Subsequently, a Bitmap Heap Scan operation retrieves the pages marked in the bitmap. It fetches the individual tuples from these pages and rechecks the query condition against each one, discarding tuples that don’t actually match.

BRIN indexes offer two advantages:

  1. Compactness: They store only one summary per range of pages, unlike B-Trees which index individual tuples, resulting in a much smaller footprint.
  2. Reduced I/O: They allow the database to skip reading large portions of the table during scans, potentially saving significant I/O.

However, realizing the I/O savings depends entirely on the index’s ability to effectively filter out page ranges. This requires the summary information (like min/max values) for each range to be sufficiently “narrow” to distinguish relevant ranges from irrelevant ones for a given query. Wide summary ranges offer little filtering power. Consequently, the effectiveness of a BRIN index relies heavily on a strong correlation between the indexed column’s values and their physical storage order. High correlation produces the narrow, precise summaries needed to maximize page skipping.
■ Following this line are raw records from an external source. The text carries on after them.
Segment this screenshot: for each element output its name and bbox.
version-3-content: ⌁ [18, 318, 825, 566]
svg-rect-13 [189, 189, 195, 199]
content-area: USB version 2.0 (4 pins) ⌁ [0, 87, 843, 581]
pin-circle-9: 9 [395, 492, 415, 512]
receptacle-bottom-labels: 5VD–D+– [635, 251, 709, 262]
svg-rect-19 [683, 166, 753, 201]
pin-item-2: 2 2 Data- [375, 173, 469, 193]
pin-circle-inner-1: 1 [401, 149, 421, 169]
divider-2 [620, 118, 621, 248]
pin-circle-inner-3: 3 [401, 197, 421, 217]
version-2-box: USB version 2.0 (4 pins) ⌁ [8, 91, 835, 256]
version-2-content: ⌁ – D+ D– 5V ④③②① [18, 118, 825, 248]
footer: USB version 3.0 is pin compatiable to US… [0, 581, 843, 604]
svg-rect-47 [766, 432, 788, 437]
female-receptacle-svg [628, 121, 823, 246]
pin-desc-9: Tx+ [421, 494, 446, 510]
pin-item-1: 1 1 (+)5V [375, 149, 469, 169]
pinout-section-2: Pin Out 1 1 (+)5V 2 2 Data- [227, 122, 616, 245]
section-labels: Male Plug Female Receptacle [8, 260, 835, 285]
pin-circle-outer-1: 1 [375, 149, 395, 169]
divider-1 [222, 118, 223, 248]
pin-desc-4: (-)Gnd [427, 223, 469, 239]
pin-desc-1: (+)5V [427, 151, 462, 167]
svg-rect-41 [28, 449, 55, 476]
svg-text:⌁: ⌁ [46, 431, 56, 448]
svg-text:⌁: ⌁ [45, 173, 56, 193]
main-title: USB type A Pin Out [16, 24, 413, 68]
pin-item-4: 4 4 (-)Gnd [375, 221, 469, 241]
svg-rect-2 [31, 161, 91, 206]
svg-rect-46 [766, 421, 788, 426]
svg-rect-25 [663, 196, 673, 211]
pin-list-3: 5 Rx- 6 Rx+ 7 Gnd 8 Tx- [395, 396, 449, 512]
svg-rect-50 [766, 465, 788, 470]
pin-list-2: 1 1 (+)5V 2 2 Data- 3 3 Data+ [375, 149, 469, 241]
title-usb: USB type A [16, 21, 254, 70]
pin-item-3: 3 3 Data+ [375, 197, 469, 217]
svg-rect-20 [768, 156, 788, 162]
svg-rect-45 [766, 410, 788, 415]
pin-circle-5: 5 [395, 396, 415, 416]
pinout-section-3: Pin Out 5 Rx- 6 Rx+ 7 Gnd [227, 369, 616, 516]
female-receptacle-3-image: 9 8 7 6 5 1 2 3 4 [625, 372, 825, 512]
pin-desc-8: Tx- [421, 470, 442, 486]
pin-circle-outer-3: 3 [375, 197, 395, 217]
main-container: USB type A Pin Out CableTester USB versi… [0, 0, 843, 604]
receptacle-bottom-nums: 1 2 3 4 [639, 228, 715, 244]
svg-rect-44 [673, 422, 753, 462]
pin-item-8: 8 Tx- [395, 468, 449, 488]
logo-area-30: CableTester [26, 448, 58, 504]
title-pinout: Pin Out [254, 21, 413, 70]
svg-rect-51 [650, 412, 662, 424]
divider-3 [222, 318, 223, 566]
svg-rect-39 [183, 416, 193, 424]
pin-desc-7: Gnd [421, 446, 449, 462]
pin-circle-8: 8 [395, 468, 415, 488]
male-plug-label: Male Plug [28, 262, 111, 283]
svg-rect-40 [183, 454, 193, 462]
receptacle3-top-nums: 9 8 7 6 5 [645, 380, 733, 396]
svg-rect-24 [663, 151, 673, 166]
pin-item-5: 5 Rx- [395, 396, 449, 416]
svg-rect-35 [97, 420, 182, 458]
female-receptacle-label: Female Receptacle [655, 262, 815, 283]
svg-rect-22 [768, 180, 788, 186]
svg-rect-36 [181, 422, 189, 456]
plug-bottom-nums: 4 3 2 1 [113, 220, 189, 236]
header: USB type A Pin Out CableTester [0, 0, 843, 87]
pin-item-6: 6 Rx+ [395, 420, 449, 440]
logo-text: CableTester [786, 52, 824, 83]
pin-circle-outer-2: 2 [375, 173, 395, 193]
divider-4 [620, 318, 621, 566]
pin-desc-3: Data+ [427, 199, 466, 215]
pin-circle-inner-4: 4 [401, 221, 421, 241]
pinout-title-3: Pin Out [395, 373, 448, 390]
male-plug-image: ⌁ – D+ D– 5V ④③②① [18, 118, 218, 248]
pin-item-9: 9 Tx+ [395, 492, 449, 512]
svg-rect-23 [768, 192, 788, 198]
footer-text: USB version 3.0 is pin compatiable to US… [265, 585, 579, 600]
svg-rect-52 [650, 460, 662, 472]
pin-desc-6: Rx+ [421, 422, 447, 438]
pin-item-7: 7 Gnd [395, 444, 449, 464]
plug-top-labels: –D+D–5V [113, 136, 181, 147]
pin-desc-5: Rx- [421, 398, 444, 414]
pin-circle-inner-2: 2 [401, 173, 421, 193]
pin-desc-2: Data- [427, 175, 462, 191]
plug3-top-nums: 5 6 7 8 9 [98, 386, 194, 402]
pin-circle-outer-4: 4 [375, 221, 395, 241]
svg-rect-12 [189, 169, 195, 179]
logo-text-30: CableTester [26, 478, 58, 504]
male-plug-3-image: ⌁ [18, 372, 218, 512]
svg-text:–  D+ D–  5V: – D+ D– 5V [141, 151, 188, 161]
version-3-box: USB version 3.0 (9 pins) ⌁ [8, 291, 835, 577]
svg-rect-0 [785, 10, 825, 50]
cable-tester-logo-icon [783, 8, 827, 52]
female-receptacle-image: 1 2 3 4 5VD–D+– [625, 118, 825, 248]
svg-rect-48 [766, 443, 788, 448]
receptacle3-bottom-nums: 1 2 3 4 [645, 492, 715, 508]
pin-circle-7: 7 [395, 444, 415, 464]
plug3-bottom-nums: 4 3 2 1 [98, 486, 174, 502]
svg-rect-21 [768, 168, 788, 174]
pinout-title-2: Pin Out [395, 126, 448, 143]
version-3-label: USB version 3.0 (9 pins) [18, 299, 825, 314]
Let’s illustrate this with a sample table containing time-series-like data:

create table events (
event_id bigint generated always as identity,
event_time timestamp not null,
random_val bigint,
metadata text
);
-- insert 50 million rows of sample data
insert into events (event_time, random_val, metadata)
select
generate_series('2020-01-01 00:00:00'::timestamp, '2124-03-14 10:59:00'::timestamp, '1 minute') AS event_time,
floor(random() * 50000000)::bigint,
'event-' || generate_series(1, 50000000)::text AS metadata
limit 50000000;
analyze events;

The data has been created so that event_time and event_id values are perfectly correlated with the physical storage order. The random_val column, as its name suggests, has no correlation. We can verify this using the pg_stats view.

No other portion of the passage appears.